[Transcribed page contents]
=======

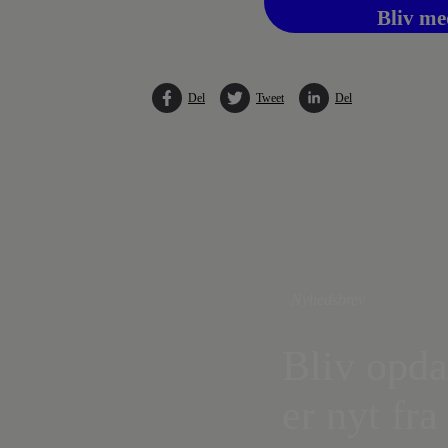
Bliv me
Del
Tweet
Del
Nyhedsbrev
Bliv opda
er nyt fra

=======

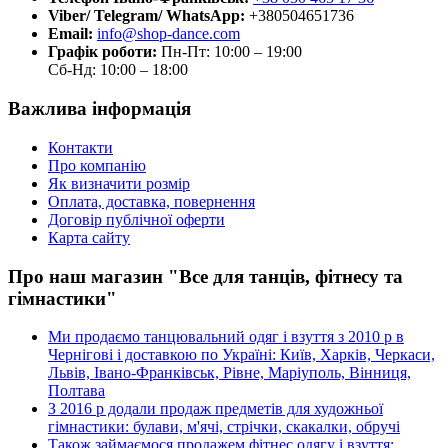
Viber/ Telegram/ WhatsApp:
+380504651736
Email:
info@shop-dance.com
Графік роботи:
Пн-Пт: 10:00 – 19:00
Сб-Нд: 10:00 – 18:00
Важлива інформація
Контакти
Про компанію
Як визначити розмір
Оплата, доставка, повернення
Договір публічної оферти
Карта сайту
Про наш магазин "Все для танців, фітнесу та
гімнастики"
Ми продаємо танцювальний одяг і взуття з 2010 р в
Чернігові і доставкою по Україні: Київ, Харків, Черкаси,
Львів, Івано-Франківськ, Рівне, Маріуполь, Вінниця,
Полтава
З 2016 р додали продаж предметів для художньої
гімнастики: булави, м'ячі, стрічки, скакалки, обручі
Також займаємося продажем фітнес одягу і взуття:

=======

Please give an exact copy of the entries above, from the line with "Пн-Пт: 10:00 – 19:00" down to the line with "Також займаємося продажем", inclusive, and nothing else.

Пн-Пт: 10:00 – 19:00
Сб-Нд: 10:00 – 18:00
Важлива інформація
Контакти
Про компанію
Як визначити розмір
Оплата, доставка, повернення
Договір публічної оферти
Карта сайту
Про наш магазин "Все для танців, фітнесу та
гімнастики"
Ми продаємо танцювальний одяг і взуття з 2010 р в
Чернігові і доставкою по Україні: Київ, Харків, Черкаси,
Львів, Івано-Франківськ, Рівне, Маріуполь, Вінниця,
Полтава
З 2016 р додали продаж предметів для художньої
гімнастики: булави, м'ячі, стрічки, скакалки, обручі
Також займаємося продажем фітнес одягу і взуття:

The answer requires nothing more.